(Collected data)
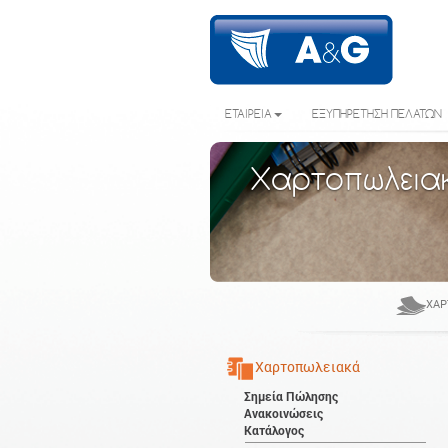
ΕΤΑΙΡΕΙΑ
ΕΞΥΠΗΡΕΤΗΣΗ ΠΕΛΑΤΩΝ
Χαρτοπωλεια
ΧΑΡ
Χαρτοπωλειακά
Σημεία Πώλησης
Ανακοινώσεις
Κατάλογος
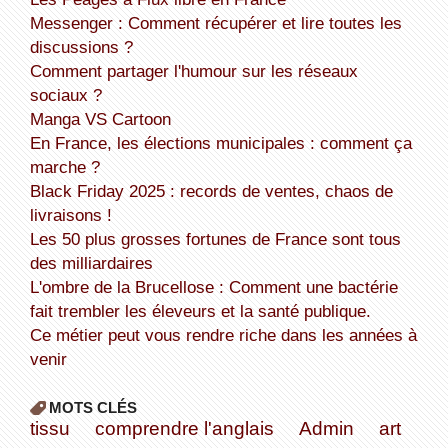
Messenger : Comment récupérer et lire toutes les
discussions ?
Comment partager l'humour sur les réseaux
sociaux ?
Manga VS Cartoon
En France, les élections municipales : comment ça
marche ?
Black Friday 2025 : records de ventes, chaos de
livraisons !
Les 50 plus grosses fortunes de France sont tous
des milliardaires
L'ombre de la Brucellose : Comment une bactérie
fait trembler les éleveurs et la santé publique.
Ce métier peut vous rendre riche dans les années à
venir
MOTS CLÉS
tissu
comprendre l'anglais
Admin
art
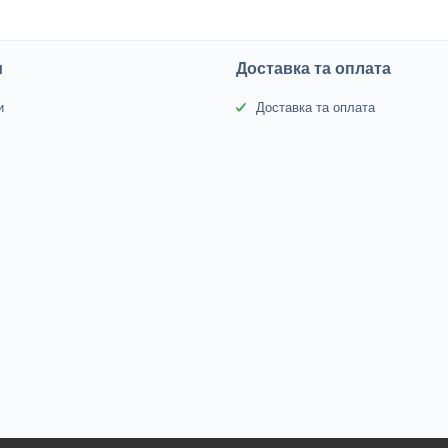
и
Доставка та оплата
и
Доставка та оплата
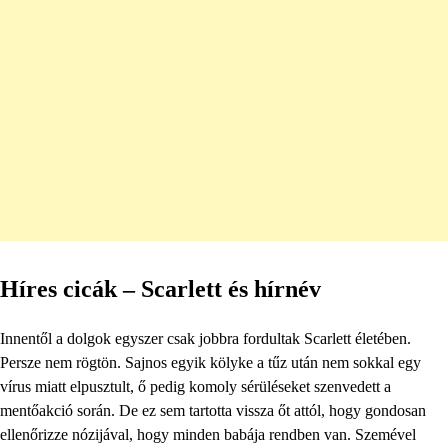
Híres cicák – Scarlett és hírnév
Innentől a dolgok egyszer csak jobbra fordultak Scarlett életében.
Persze nem rögtön. Sajnos egyik kölyke a tűz után nem sokkal egy
vírus miatt elpusztult, ő pedig komoly sérüléseket szenvedett a
mentőakció során. De ez sem tartotta vissza őt attól, hogy gondosan
ellenőrizze nózijával, hogy minden babája rendben van. Szemével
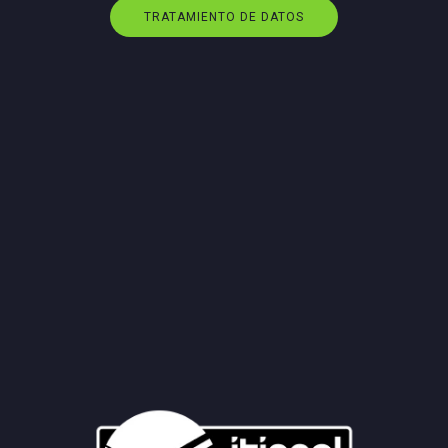
TRATAMIENTO DE DATOS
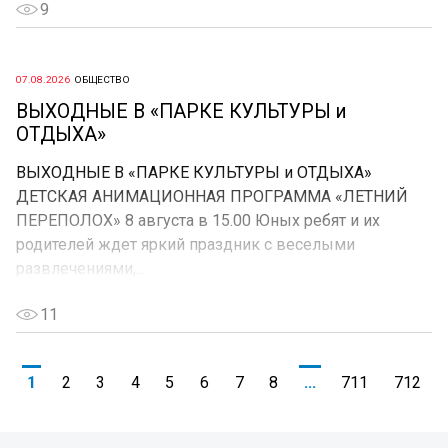
9
07.08.2026
ОБЩЕСТВО
ВЫХОДНЫЕ В «ПАРКЕ КУЛЬТУРЫ и
ОТДЫХА»
ВЫХОДНЫЕ В «ПАРКЕ КУЛЬТУРЫ и ОТДЫХА»
ДЕТСКАЯ АНИМАЦИОННАЯ ПРОГРАММА «ЛЕТНИЙ
ПЕРЕПОЛОХ» 8 августа в 15.00 Юных ребят и их
родителей ждет яркий праздник с веселыми
развлечениями,...
11
1
2
3
4
5
6
7
8
...
711
712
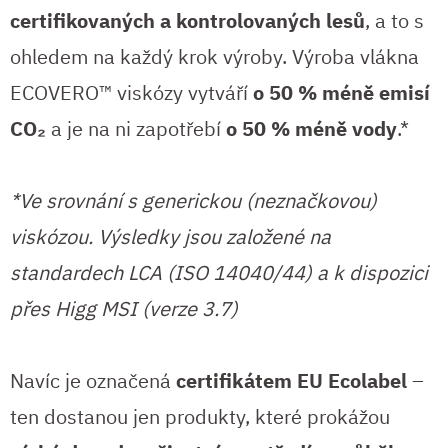
certifikovaných a kontrolovaných lesů
, a to s
ohledem na každý krok výroby. Výroba vlákna
ECOVERO™ viskózy vytváří
o 50 % méně emisí
CO₂
a je na ni zapotřebí
o 50 % méně vody
.*
*Ve srovnání s generickou (neznačkovou)
viskózou. Výsledky jsou založené na
standardech LCA (ISO 14040/44) a k dispozici
přes Higg MSI (verze 3.7)
Navíc je označená
certifikátem EU Ecolabel
–
ten dostanou jen produkty, které prokážou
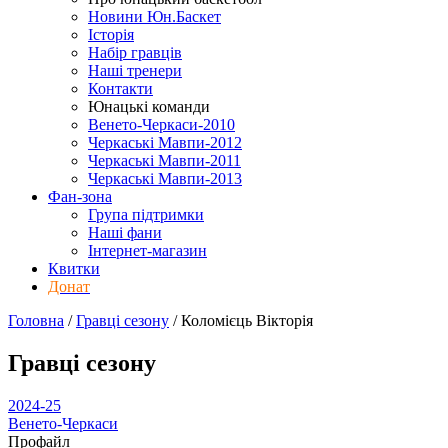
Новини Юн.Баскет
Історія
Набір гравців
Наші тренери
Контакти
Юнацькі команди
Венето-Черкаси-2010
Черкаські Мавпи-2012
Черкаські Мавпи-2011
Черкаські Мавпи-2013
Фан-зона
Група підтримки
Наші фани
Інтернет-магазин
Квитки
Донат
Головна
/
Гравці сезону
/
Коломієць Вікторія
Гравці сезону
2024-25
Венето-Черкаси
Профайл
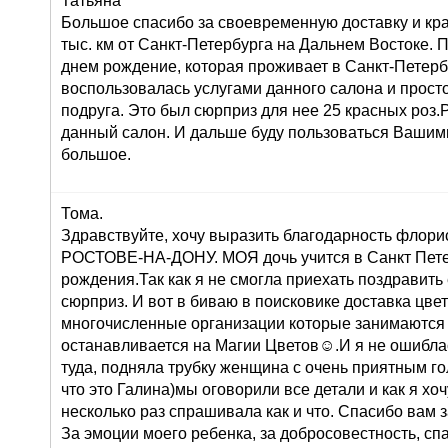
Татьяна
Большое спасибо за своевременную доставку и кра
тыс. км от Санкт-Петербурга на Дальнем Востоке. 
днем рождение, которая проживает в Санкт-Петерб
воспользовалась услугами данного салона и просто 
подруга. Это был сюрприз для нее 25 красных роз
данный салон. И дальше буду пользоваться Вашими
большое.
Тома.
Здравствуйте, хочу выразить благодарность флорис
РОСТОВЕ-НА-ДОНУ. МОЯ дочь учится в Санкт Петер
рождения.Так как я не смогла приехать поздравить
сюрприз. И вот в биваю в поисковике доставка цв
многочисленные организации которые занимаются 
останавливается на Магии Цветов☺.И я не ошиблас
туда, подняла трубку женщина с очень приятным го
что это Галина)мы оговорили все детали и как я хоч
несколько раз спрашивала как и что. Спасибо вам 
За эмоции моего ребенка, за добросовестность, сп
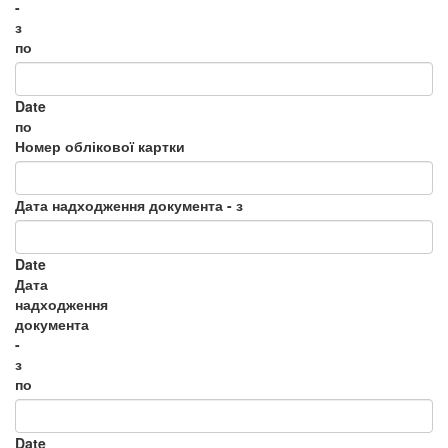
-
з
по
Date
по
Номер облікової картки
Дата надходження документа - з
Date
Дата
надходження
документа
-
з
по
Date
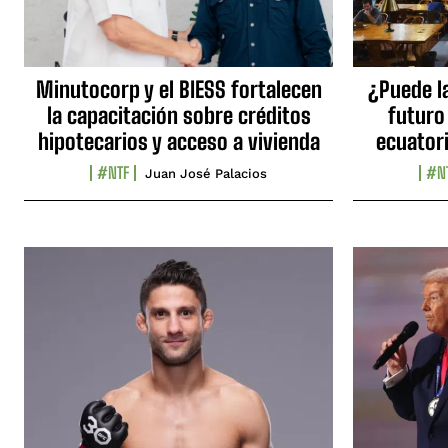
Minutocorp y el BIESS fortalecen
¿Puede l
la capacitación sobre créditos
futuro
hipotecarios y acceso a vivienda
ecuator
#NTF
#N
Juan José Palacios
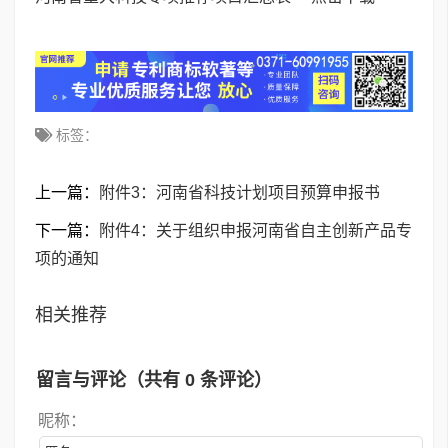
标签：
上一篇：
附件3：河南省科技计划项目预算申报书
下一篇：
附件4：关于组织申报河南省自主创新产品专
项的通知
相关推荐
留言与评论（共有
0
条评论）
昵称：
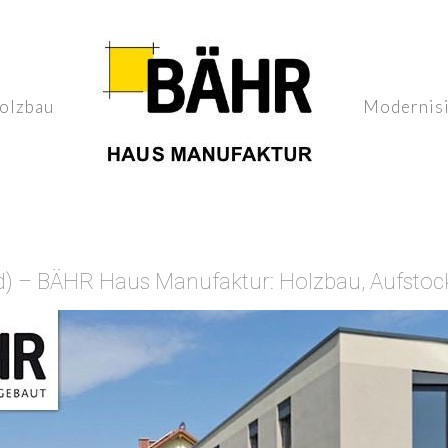
olzbau
Modernis
) – BÄHR Haus Manufaktur: Holzbau, Aufstoc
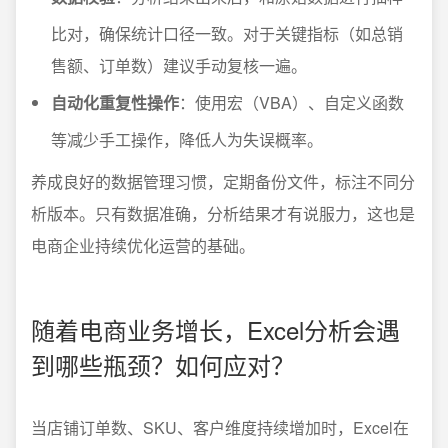
比对，确保统计口径一致。对于关键指标（如总销
售额、订单数）建议手动复核一遍。
自动化重复性操作
：使用宏（VBA）、自定义函数
等减少手工操作，降低人为失误概率。
养成良好的数据管理习惯，定期备份文件，标注不同分
析版本。只有数据准确，分析结果才有说服力，这也是
电商企业持续优化运营的基础。
随着电商业务增长，Excel分析会遇
到哪些瓶颈？如何应对？
当店铺订单数、SKU、客户维度持续增加时，Excel在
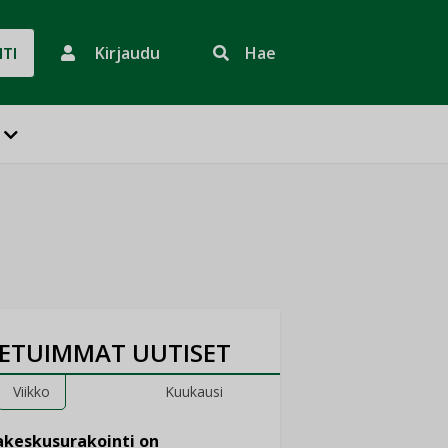
Kirjaudu
Hae
HTI
ETUIMMAT UUTISET
Viikko
Kuukausi
keskusurakointi on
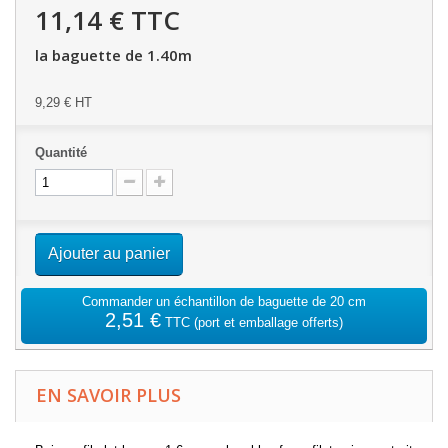
11,14 €
TTC
la baguette de 1.40m
9,29 €
HT
Quantité
Ajouter au panier
Commander un échantillon de baguette de 20 cm
2,51 €
TTC
(port et emballage offerts)
EN SAVOIR PLUS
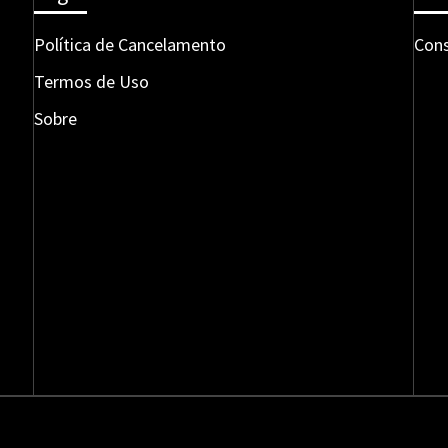
Política de Cancelamento
Cons
Termos de Uso
Sobre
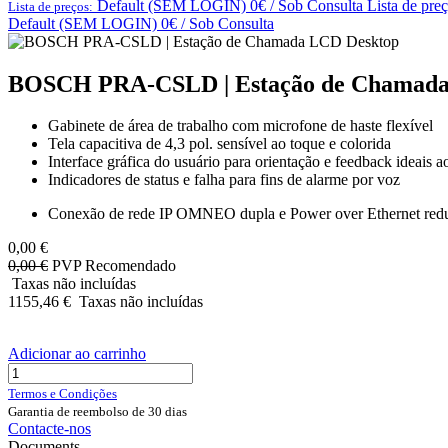
Default (SEM LOGIN) 0€ / Sob Consulta
Lista de pre
Lista de preços:
Default (SEM LOGIN) 0€ / Sob Consulta
BOSCH PRA-CSLD | Estação de Chamada
Gabinete de área de trabalho com microfone de haste flexível
Tela capacitiva de 4,3 pol. sensível ao toque e colorida
Interface gráfica do usuário para orientação e feedback ideais a
Indicadores de status e falha para fins de alarme por voz
Conexão de rede IP OMNEO dupla e Power over Ethernet red
0,00
€
0,00
€
PVP Recomendado
Taxas não incluídas
1155,46
€
Taxas não incluídas
Adicionar ao carrinho
Termos e Condições
Garantia de reembolso de 30 dias
Contacte-nos
Documents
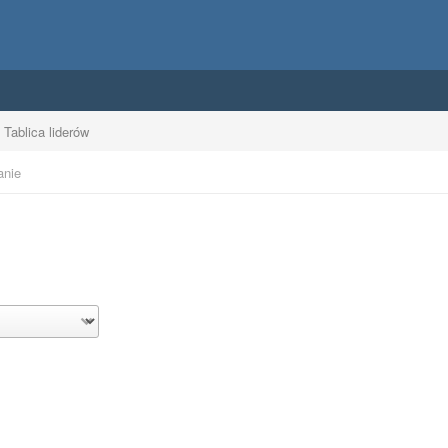
Tablica liderów
anie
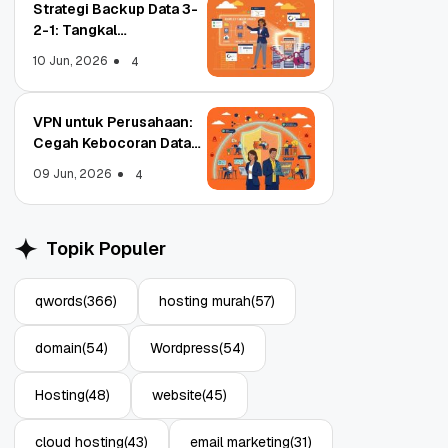
Strategi Backup Data 3-
2-1: Tangkal
Ransomware Enterprise
10 Jun, 2026
4
VPN untuk Perusahaan:
Cegah Kebocoran Data
Object Storage untuk
Strategi Bac
Tim WFA!
Aplikasi: Atasi Limitasi
1: Tangkal R
09 Jun, 2026
4
Media
Enterprise
11 Jun, 2026
10 Jun, 2026
4
Topik Populer
qwords
(366)
hosting murah
(57)
domain
(54)
Wordpress
(54)
Hosting
(48)
website
(45)
cloud hosting
(43)
email marketing
(31)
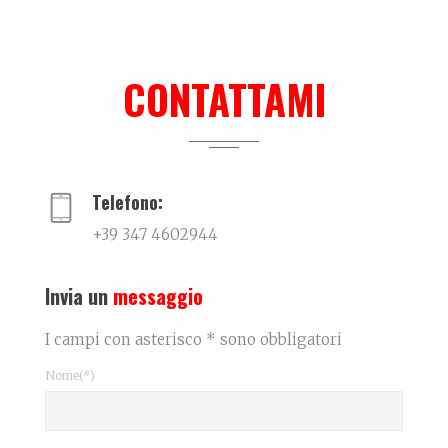
Ki-sha. Un’estate fa
Trovare l'equilibrio causa belle cose. Un viaggio...
CONTATTAMI
Ralf @ Bikini
...
Telefono:
+39 347 4602944
Invia un
messaggio
I campi con asterisco * sono obbligatori
Nome(*)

> WHAT NEEDS TO BE DONE:
Give back the exact lines above, running from the one that has "ellenőrizze nózijával, hogy" through the one that has "ohledem na každý krok výroby. Výroba vlákna", with nothing added and no pictures.

> RESPONSE TO THIS TASK:
ellenőrizze nózijával, hogy minden babája rendben van. Szemével
TRATAMIENTO DE DATOS
9
07.08.2026
ОБЩЕСТВО
ВЫХОДНЫЕ В «ПАРКЕ КУЛЬТУРЫ и
ОТДЫХА»
ВЫХОДНЫЕ В «ПАРКЕ КУЛЬТУРЫ и ОТДЫХА»
ДЕТСКАЯ АНИМАЦИОННАЯ ПРОГРАММА «ЛЕТНИЙ
ПЕРЕПОЛОХ» 8 августа в 15.00 Юных ребят и их
родителей ждет яркий праздник с веселыми
развлечениями,...
11
1
2
3
4
5
6
7
8
...
711
712
certifikovaných a kontrolovaných lesů
, a to s
ohledem na každý krok výroby. Výroba vlákna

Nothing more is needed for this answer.